L’histoire d’un luthier, d’une guitare Sonic Blue, et d’un amour un peu trop parfait…

Sonic Blue (illustration Denys Legros)

© Denys Legros

Lorsque Nick avait fait irruption dans ma boutique, il y a bientôt trois mois de cela, il ne représentait pas une menace à mon bonheur. Il était semblable en cette année 1967, à tous ces jeunes défilant dans les rues de San Francisco. Beaucoup d’entre eux tentaient d’accéder à une liberté illusoire par le biais de la musique.

En entrant, son regard s’était posé instantanément sur ma dernière création. Une Telecaster Sonic Blue. J’avais reproduit à l’identique un modèle de 1958, en y ajoutant deux chanfreins de confort. Mais il suffisait de regarder le visage de Nick pour comprendre que son intérêt n’avait rien de pragmatique.

Il considérait la Sonic Blue comme s’il s’agissait d’un trésor antique.

J’étais touché par son attitude. De plus, en l’écoutant jouer, j’eus soudain la conviction que ce jeune homme était digne de mon travail. Il fallait l’entendre, c’était comme si la guitare l’avait choisi !

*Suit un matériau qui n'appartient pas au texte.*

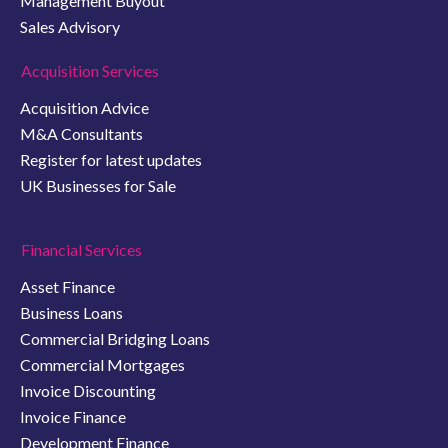
Management Buyout
Sales Advisory
Acquisition Services
Acquisition Advice
M&A Consultants
Register for latest updates
UK Businesses for Sale
Financial Services
Asset Finance
Business Loans
Commercial Bridging Loans
Commercial Mortgages
Invoice Discounting
Invoice Finance
Development Finance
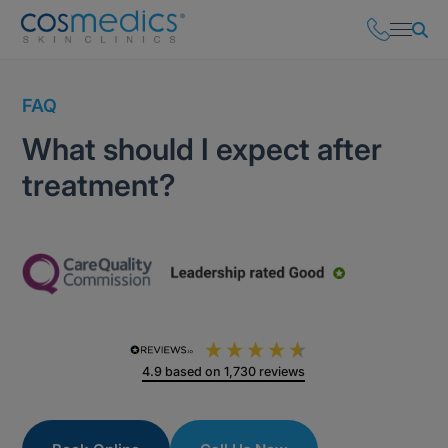
FAQ
What should I expect after
treatment?
4.9
based on
1,730
reviews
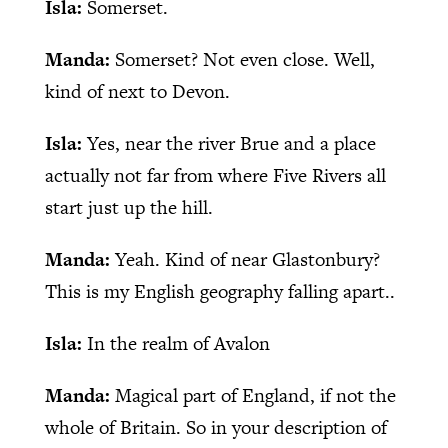
Isla:
Somerset.
Manda:
Somerset? Not even close. Well,
kind of next to Devon.
Isla:
Yes, near the river Brue and a place
actually not far from where Five Rivers all
start just up the hill.
Manda:
Yeah. Kind of near Glastonbury?
This is my English geography falling apart..
Isla:
In the realm of Avalon
Manda:
Magical part of England, if not the
whole of Britain. So in your description of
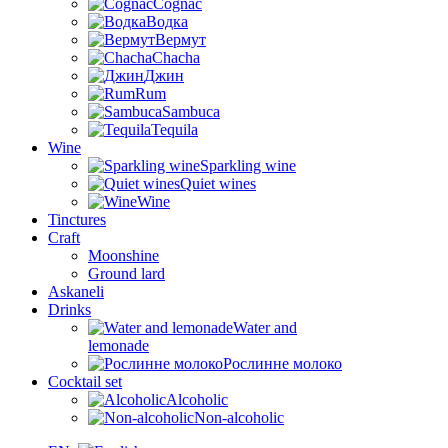
Cognac
Водка
Вермут
Chacha
Джин
Rum
Sambuca
Tequila
Wine
Sparkling wine
Quiet wines
Wine
Tinctures
Craft
Moonshine
Ground lard
Askaneli
Drinks
Water and
lemonade
Рослинне молоко
Cocktail set
Alcoholic
Non-alcoholic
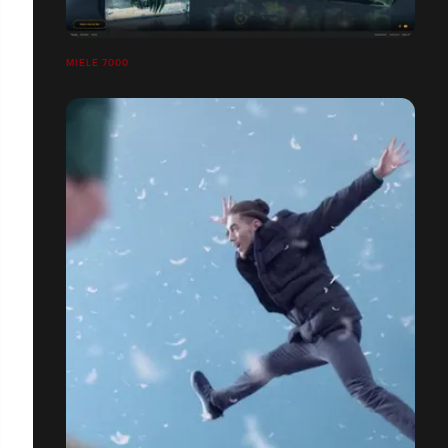
MIELE 7000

Ses maigres cachets de musicien ne lui permettaient pas de se l’offrir. J’avais donc consenti à baisser mon prix de vente de 25%, en acceptant un paiement échelonné sur trois mois. Aussi exceptionnelle qu’était ma proposition, il ne paraissait pas s’en émouvoir. J’aurais sans doute dû me sentir offusqué, mais l’envoûtement qu’exerçait ma Sonic Blue sur ce musicien éclipsait toute autre considération. Je finissais même par compatir à sa frustration de devoir attendre trois mois pour obtenir son dû, et acceptais de lui prêter le seul exemplaire exposé. Quelques jours plus tard, tandis que je me trouvais à Waunakee (Wisconsin) pour un achat de matériaux, Nick venu s’approvisionner en cordes, faisait la connaissance de Blanche

J’ai rencontré la lumière de ma vie sous un ciel d’orage et une pluie battante. C’était l’hiver 1951. Je faisais la queue au Logan Theatre, impatient de voir sur les écrans un film dont on disait le plus grand bien. Un Tramway nommé désir

Un Tramway nommé désir (bande annonce)

Je m’efforcais de rester le plus sec possible en me glissant auprès de la cliente qui me précédait, quand je compris qu’elle était dans l’embarras. Il lui manquait vingt cents pour acheter son ticket. Si son joli minois ne paraissait pas émouvoir le caissier, il m’incita à extraire de ma poche la somme manquante. Reconnaissante, Blanche accepta de s’asseoir à mes côtés durant la séance. Pendant que j’étais conquis par la fébrilité de Vivian Leigh, elle se laissait émoustiller par le sex-appeal animal de Marlon Brando. Pourtant, dans l’obscurité, comme guidés par la certitude que notre rencontre n’était pas fortuite, nos mains s’entrelacèrent.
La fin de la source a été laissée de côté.